When the coffee and tea came, Ted raised the coffee cup to his nose, sniffing the aroma deeply as he held it to his face, cupping the white porcelain in his hands.
‘I think you are hooked on the smell, Mr English! Is that it? Are you addicted to a smell? I noticed that you were smelling something when we were walking here in the rain. I like the rain. The rain is my best friend. I like the smell of the rain, so I understand what a smell can do. I thought you might be smelling the rain as well and I was quite, well, almost excited.’
‘I think I might be.’ Ted missed the boat. ‘In England, coffee smells feeble, if at all. Here, it is rich and aromatic. I was hooked on it the moment I set foot in Germany five years ago. The smell offers all the anticipation and enjoyment of the real thing. When I smell the aroma, I know it is coming and nothing can stop me. I must have it. Instant coffee will not do. It is artificial, like plastic with no smell texture or taste, it is nothing like the real thing.’
Letting the thread of the smell of rain slip away, Suzi stayed with the smell of coffee.
‘So what is most important for you? The smell of the coffee or the drinking?’
‘The totality. The smell is the portent. The drinking is the consummation.’
‘You make it sound like making love! Is it more important than making love?’
‘Coffee? No of course not, I mean I don’t know, I er. . . I don’t think so!’
‘Ahah, what does you wife think about that?
‘I don’t have a wife, yet. I haven’t met her, whoever she is. At least, if I have, she doesn’t know it.’
‘Will you know it?’
‘I suppose so. Don’t you think?’
‘It’s time for me to get back. I have to prepare for dinner.’

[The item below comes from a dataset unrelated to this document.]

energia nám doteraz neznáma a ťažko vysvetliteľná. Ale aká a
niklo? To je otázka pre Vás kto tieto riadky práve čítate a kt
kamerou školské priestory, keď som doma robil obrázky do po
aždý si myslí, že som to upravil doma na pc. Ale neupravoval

‘Me too. I have some writing to do.’
Ted went to get Suzi’s coat which had now dried off. He brought it to her and gave it a swirl before holding it open for her. The swirl wafted its own aroma over Ted, obscuring the ambient atmosphere of the coffee. Once again he trembled as he saw Suzi’s bare arms slide into the apertures of the sleeves.
‘Oh no.’ he thought. ‘Here we go again.’
Suzi buttoned up her raincoat as slowly and methodically as she had taken it off. The process culminated in a pulling and tightening of her belt, once more creating the image of ‘No entry’. She appeared oblivious to the stare and once out on the street, raised the umbrella and unashamedly entwined her shiny grey arm around Ted’s as she walked him back to the hotel. She basked in her new found intimacy.
Back in his room, Ted lay on the bed and wondered if coffee would ever be the same again.